» EXERCISE AIM:
Answer with one number only: the count of lines below that hold the word "Daily".

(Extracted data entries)

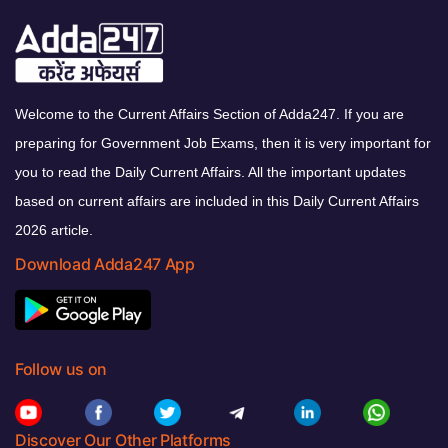
Welcome to the Current Affairs Section of Adda247. If you are
preparing for Government Job Exams, then it is very important for
you to read the Daily Current Affairs. All the important updates
based on current affairs are included in this Daily Current Affairs
2026 article.
Download Adda247 App
Follow us on
Discover Our Other Platforms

» ANSWER TO THIS EXERCISE:
2